- [Problem requirements]:
Below is some data. Retype exactly the lines starting at the one with "Homenagem ao primeiro" and ending at the one with "Esain, José Alberto".

[Saved data entries]
◆ ◆ ◆

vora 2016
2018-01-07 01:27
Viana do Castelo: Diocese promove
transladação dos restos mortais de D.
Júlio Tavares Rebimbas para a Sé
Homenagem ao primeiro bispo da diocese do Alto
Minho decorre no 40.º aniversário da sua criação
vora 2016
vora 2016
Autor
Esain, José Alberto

◆ ◆ ◆

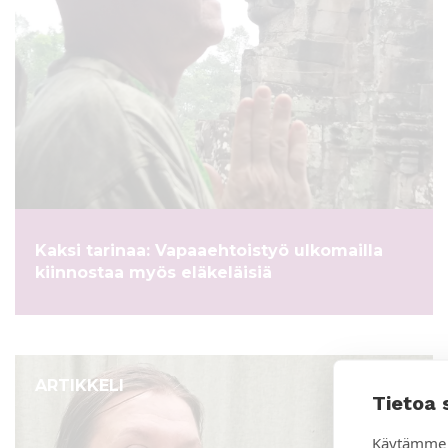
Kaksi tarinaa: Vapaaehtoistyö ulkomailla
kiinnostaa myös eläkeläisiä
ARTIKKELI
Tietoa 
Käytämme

◆ ◆ ◆

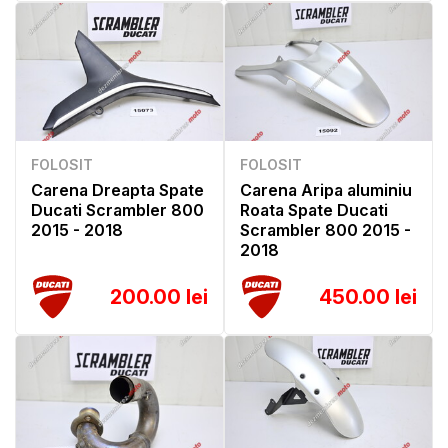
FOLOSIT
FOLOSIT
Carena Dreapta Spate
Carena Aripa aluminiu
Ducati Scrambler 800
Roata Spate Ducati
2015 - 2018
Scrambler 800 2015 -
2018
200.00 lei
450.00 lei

◆ ◆ ◆

- [Response to this task]:
Homenagem ao primeiro bispo da diocese do Alto
Minho decorre no 40.º aniversário da sua criação
vora 2016
vora 2016
Autor
Esain, José Alberto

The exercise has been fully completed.